The information in the preceding chapters is sufficient for writing objects that will function in the .NET runtime, but those objects won’t feel like they were written to operate well in the .NET Framework. This chapter details how to make user-defined objects operate more like the objects in the .NET runtime and the .NET Framework.
1. Things All Objects Will Do
Overriding the ToString() function from the object class gives a nice representation of the values in an object. If this isn’t done, object.ToString() will merely return the name of the class.
The Equals() function on object is called by the .NET Framework classes to determine whether two objects are equal.
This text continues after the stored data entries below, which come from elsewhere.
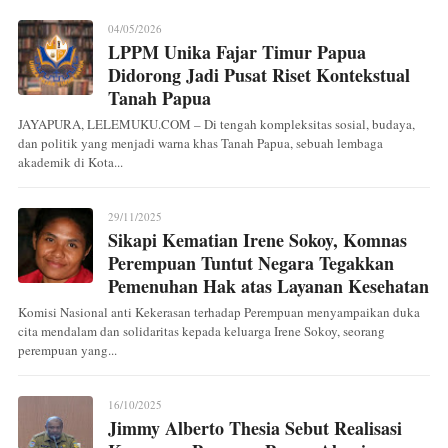
04/05/2026
LPPM Unika Fajar Timur Papua
Didorong Jadi Pusat Riset Kontekstual
Tanah Papua
JAYAPURA, LELEMUKU.COM – Di tengah kompleksitas sosial, budaya,
dan politik yang menjadi warna khas Tanah Papua, sebuah lembaga
akademik di Kota...
29/11/2025
Sikapi Kematian Irene Sokoy, Komnas
Perempuan Tuntut Negara Tegakkan
Pemenuhan Hak atas Layanan Kesehatan
Komisi Nasional anti Kekerasan terhadap Perempuan menyampaikan duka
cita mendalam dan solidaritas kepada keluarga Irene Sokoy, seorang
perempuan yang...
16/10/2025
Jimmy Alberto Thesia Sebut Realisasi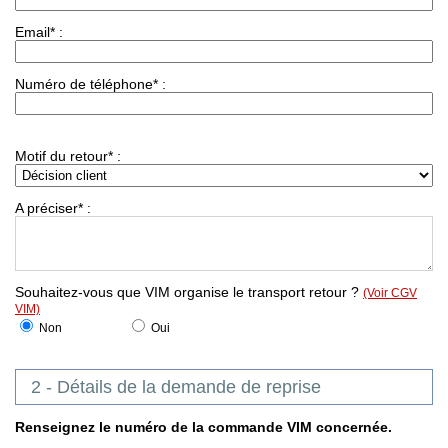
Email* :
Numéro de téléphone* :
Motif du retour* :
A préciser* :
Souhaitez-vous que VIM organise le transport retour ?
(Voir CGV
VIM)
Non
Oui
2 - Détails de la demande de reprise
Renseignez le numéro de la commande VIM concernée.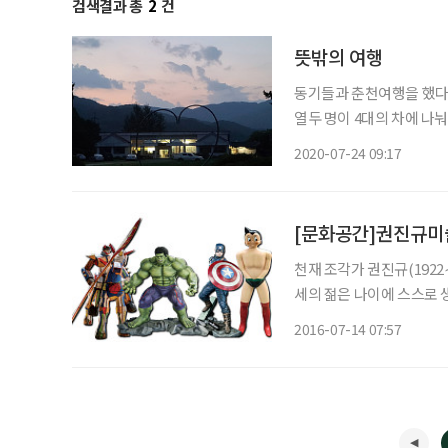
검색결과 총
2
건
뜻밖의 여행
동기들과 춘천여행을 했다. 
열두 명이 4대의 차에 나
제는 없어 보였다. 창밖으
2020-07-24 09:17
명한 닭갈비를 먹었다. 춘
[문화공간]권진규미
천재 조각가 권진규(1922
세의 젊은 나이에 스스로 생을
시 동면 월곡리에 문을 열었다. 권진규는 박수근, 이중섭과 함께 한국 근대미술
2016-07-14 07:57
로 불리던 조각가다. 19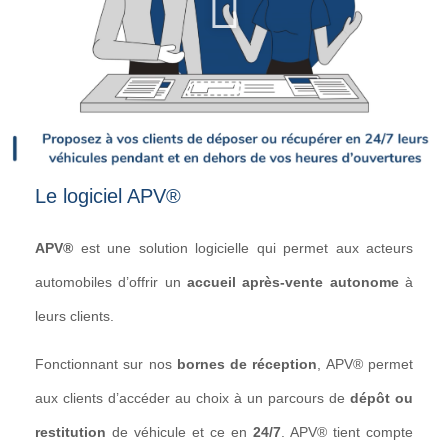
Le logiciel APV®
APV®
est une solution logicielle qui permet aux acteurs
automobiles d’offrir un
accueil après-vente autonome
à
leurs clients.
Fonctionnant sur nos
bornes de réception
, APV® permet
aux clients d’accéder au choix à un parcours de
d
épôt ou
restitution
de véhicule et ce en
24/7
. APV® tient compte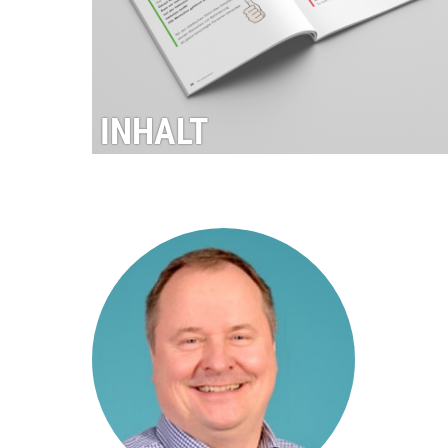
INHALT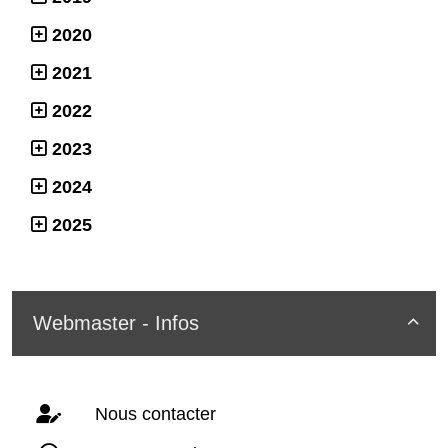
2020
2021
2022
2023
2024
2025
Webmaster - Infos

Nous contacter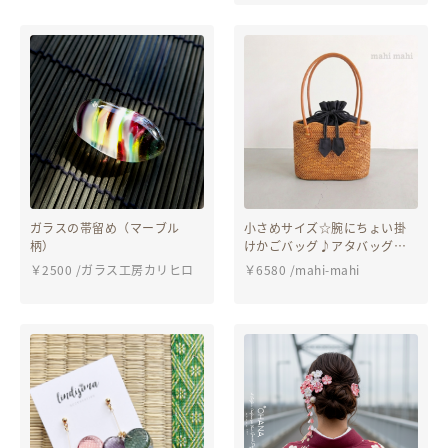
space
ガラスの帯留め（マーブル
小さめサイズ☆腕にちょい掛
柄）
けかごバッグ♪アタバッグ
バリ島 ハンドバッグ ハン
￥
2500
/
ガラス工房カリヒロ
￥
6580
/
mahi-mahi
ドメイド かごバック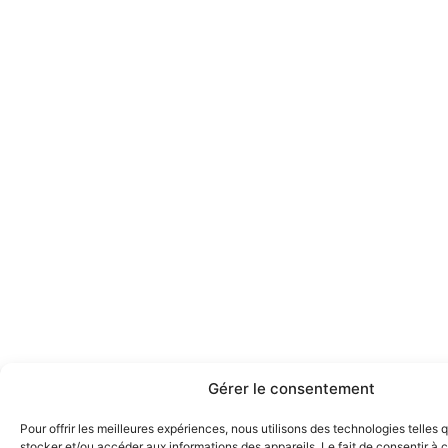
Gérer le consentement
Pour offrir les meilleures expériences, nous utilisons des technologies telles 
stocker et/ou accéder aux informations des appareils. Le fait de consentir à 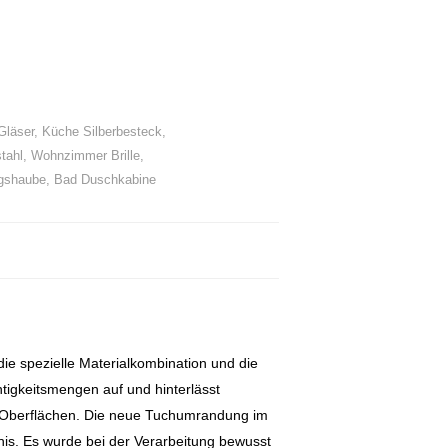
Gläser
,
Küche Silberbesteck
,
tahl
,
Wohnzimmer Brille
,
gshaube
,
Bad Duschkabine
ie spezielle Materialkombination und die
tigkeitsmengen auf und hinterlässt
s-)Oberflächen. Die neue Tuchumrandung im
bnis. Es wurde bei der Verarbeitung bewusst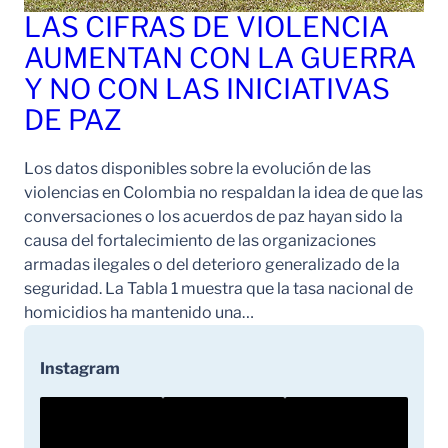
LAS CIFRAS DE VIOLENCIA
AUMENTAN CON LA GUERRA
Y NO CON LAS INICIATIVAS
DE PAZ
Los datos disponibles sobre la evolución de las
violencias en Colombia no respaldan la idea de que las
conversaciones o los acuerdos de paz hayan sido la
causa del fortalecimiento de las organizaciones
armadas ilegales o del deterioro generalizado de la
seguridad. La Tabla 1 muestra que la tasa nacional de
homicidios ha mantenido una…
Instagram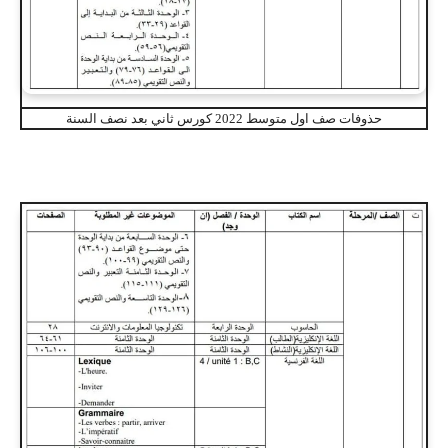
حذوفات صف اول متوسط 2022 كورس ثاني بعد نصف السنة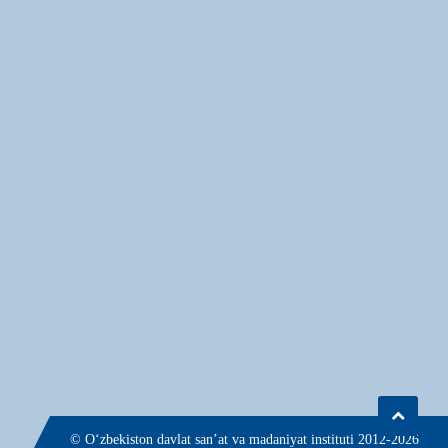
© О‘zbekiston davlat san’at va madaniyat instituti 2012-2026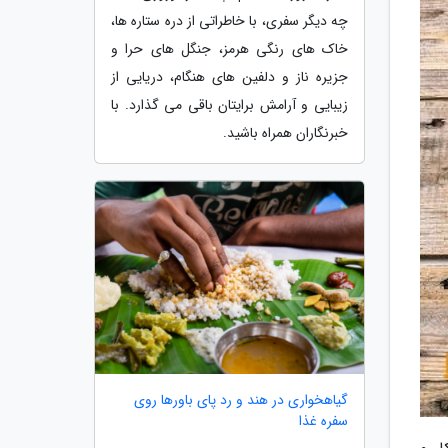
چه دیگر سفری، با خاطراتی از دره ستاره ها،
خاک های رنگی هرمز، جنگل های حرا و
جزیره ناز و دلفین های هنگام، دریایی از
زیبایی و آرامش برایتان باقی می گذارد. با
خبرنگاران همراه باشید.
گیاهخواری در هند و رد پای باورها روی
سفره غذا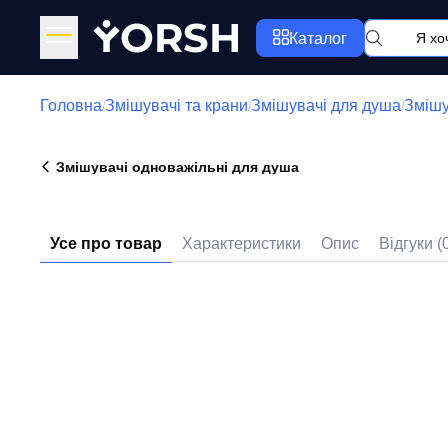
Y
ORSH
Каталог
Головна
Змішувачі та крани
Змішувачі для душа
Змішу
/
/
/
Змішувачі одноважільні для душа
Усе про товар
Характеристики
Опис
Відгуки (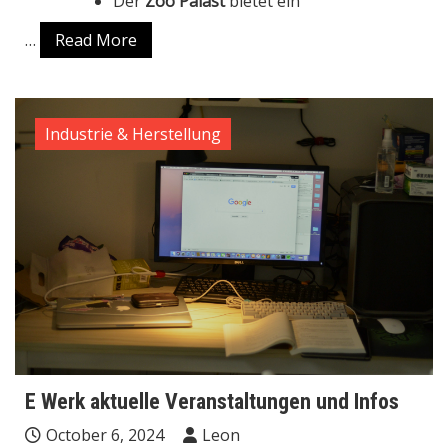
Der
Zoo Palast
bietet ein
…
Read More
Industrie & Herstellung
E Werk aktuelle Veranstaltungen und Infos
October 6, 2024
Leon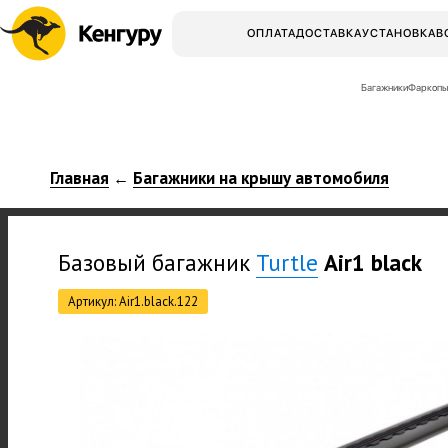
ОПЛАТА
ДОСТАВКА
УСТАНОВКА
В
Багажники
Фаркопы
Главная
Багажники на крышу автомобиля
←
Базовый багажник
Turtle
Air1 black
Артикул: Air1.black.122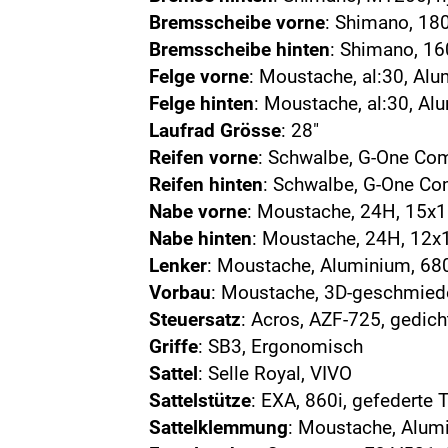
Bremsscheibe vorne
: Shimano, 1
Bremsscheibe hinten
: Shimano, 
Felge vorne
: Moustache, al:30, Al
Felge hinten
: Moustache, al:30, A
Laufrad Grösse
: 28"
Reifen vorne
: Schwalbe, G-One Co
Reifen hinten
: Schwalbe, G-One C
Nabe vorne
: Moustache, 24H, 15x
Nabe hinten
: Moustache, 24H, 12
Lenker
: Moustache, Aluminium, 68
Vorbau
: Moustache, 3D-geschmie
Steuersatz
: Acros, AZF-725, gedich
Griffe
: SB3, Ergonomisch
Sattel
: Selle Royal, VIVO
Sattelstütze
: EXA, 860i, gefedert
Sattelklemmung
: Moustache, Alu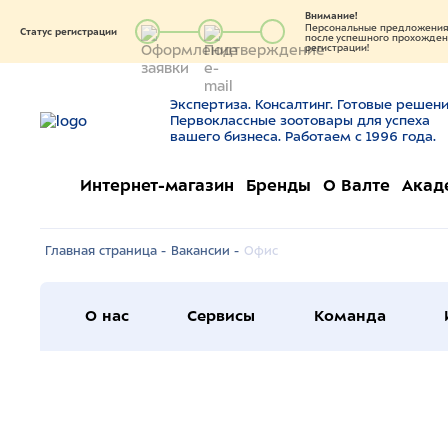
Внимание!
Персональные предложения 
Статус регистрации
после успешного прохождени
регистрации!
Экспертиза. Консалтинг. Готовые решени
Первоклассные зоотовары для успеха
вашего бизнеса. Работаем с 1996 года.
Интернет-магазин
Бренды
О Валте
Акад
Главная страница -
Вакансии -
Офис
О нас
Сервисы
Команда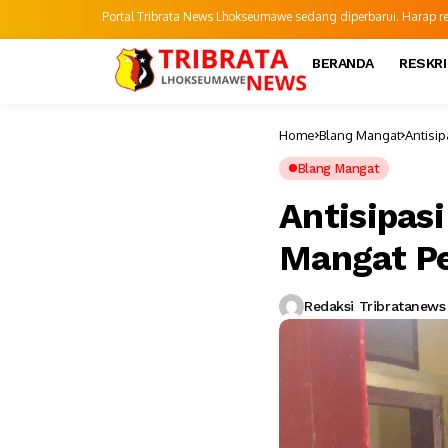
Portal Tribrata News Lhokseumawe sedang diperbarui. Harap refr
BERANDA
RESKR
Home
Blang Mangat
Antisi
Blang Mangat
Antisipas
Mangat Pe
Redaksi Tribratanews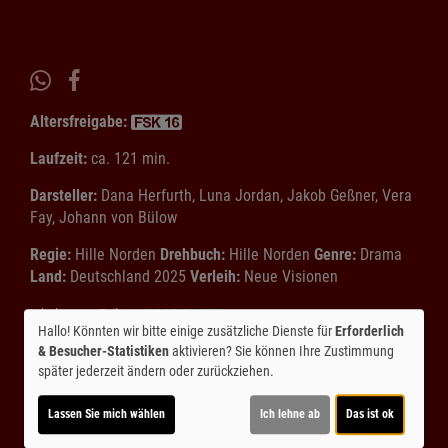
Altersfreigabe:
Laufzeit:
ca. 121 min.
Darsteller:
Dana Herfurth, Luna Jordan, Jakob Geßner, Vera
Fay, Johann von Bülow
Regie:
Hille Norden
Drehbuch:
Hille Norden
Genre:
Drama
Land:
Deutschland 2025
Verleih:
Neue Visionen
Inhalte zum Teil von
Hallo! Könnten wir bitte einige zusätzliche Dienste für
Erforderlich
© CINEPROG ...macht Lust auf Ihr Kino!
& Besucher-Statistiken
aktivieren? Sie können Ihre Zustimmung
später jederzeit ändern oder zurückziehen.
Möchten Sie von
Youtube (Trailer ansehen)
bereitgestellte
Lassen Sie mich wählen
Ich lehne ab
Das ist ok
externe Inhalte laden?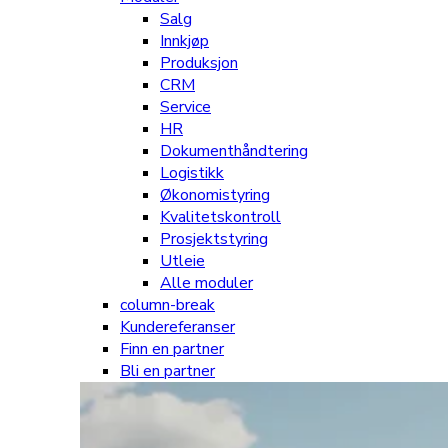
Salg
Innkjøp
Produksjon
CRM
Service
HR
Dokumenthåndtering
Logistikk
Økonomistyring
Kvalitetskontroll
Prosjektstyring
Utleie
Alle moduler
column-break
Kundereferanser
Finn en partner
Bli en partner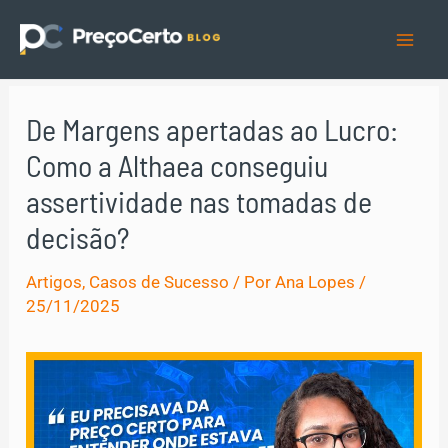
Ir
para
Mai
o
Men
conteúdo
De Margens apertadas ao Lucro:
Como a Althaea conseguiu
assertividade nas tomadas de
decisão?
Artigos
,
Casos de Sucesso
/ Por
Ana Lopes
/
25/11/2025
A class may also override operator==() and operator! = (), which allows the user to use the built-in operators with instances of the object, rather than calling Equals().
ToString()
Here’s an example of what happens by default:
using System;
public class Employee
{
public Employee(int id, string name)
{
this.id = id;
this.name = name;
}
int id; string name;
}
class Test {
public static void Main()
{
Employee herb = new Employee(555, “Herb”);
Console.WriteLine(“Employee: {0}”, herb);
}
}
The preceding code results in the following:
Employee: Employee
By overriding ToString(), the representation can be much more useful:
using System; public class Employee {
public Employee(int id, string name)
{
this.id = id;
this.name = name;
}
public override string ToString()
{
return(String.Format(“{0}({1})”, name, id));
}
int id; string name;
}
class Test {
public static void Main()
{
Employee herb = new Employee(555, “Herb”);
Console.WriteLine(“Employee: {0}”, herb);
}
}
This gives you a far better result:
Employee: Herb(555)
When Console.WriteLine() needs to convert an object to a string representation, it will call the ToString() virtual function, which will forward to an object’s specific implementation. If you desire more control over formatting, such as implementing a floating-point class with different formats, you can override the IFormattable interface. Chapter 34 covers IFormattable.
2. Equals()
Equals() determines whether two objects have the same contents. This function is called by the collection classes (such as Array or Hashtable) to determine whether two objects are equal. Extending the employee example, you can write the following:
using System;
public class Employee
{
public Employee(int id, string name)
{
this.id = id;
this.name = name;
}
public override string ToString()
{
return(name + “(” + id + “)”);
}
public override bool Equals(object obj)
{
return(this == (Employee) obj);
}
public override int GetHashCode()
{
return(id.GetHashCode() ^ name.GetHashCode());
}
public static bool operator==(Employee empl, Employee emp2)
{
if (empl.id != emp2.id)
return(false);
if (empl.name != emp2.name)
return(false);
return(true);
}
public static bool operator!=(Employee empl, Employee emp2)
{
return(!(emp1 == emp2));
}
int id;
string name;
}
class Test {
public static void Main()
{
Employee herb = new Employee(555, “Herb”);
Employee herbClone = new Employee(555, “Herb”);
Console.WriteLine(“Equal: {0}”, herb.Equals(herbClone));
Console.WriteLine(“Equal: {0}”, herb == herbClone);
}
}
This produces the following output:
Equal: true Equal: true
In this case, operator==() and operator! = () have also been overloaded, which allows the operator syntax to be used in the last line of Main(). These operators must be overloaded in pairs; they can’t be overloaded separately.1
Note that in this example, the implementation of Equals() forwards to the operator implementation. For this example, you could do it in either way, but for structs, you’ll require an extra boxing operation if you do it the other way. Because Equals() takes an object parameter, a value type must always be boxed to call Equals(), but boxing isn’t required to call the strongly typed comparison operators. If the operators forwarded to Equals(), they’d have to box always.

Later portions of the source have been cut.